Aim of the task
An exact reproduction of the entries is needed. Keep all pictures out of it.

Task data
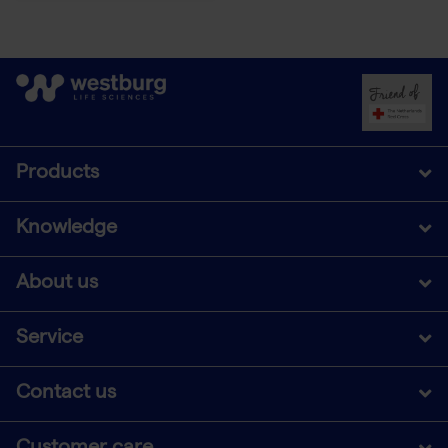
Products
Knowledge
About us
Service
Contact us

Answer section
Products
Knowledge
About us
Service
Contact us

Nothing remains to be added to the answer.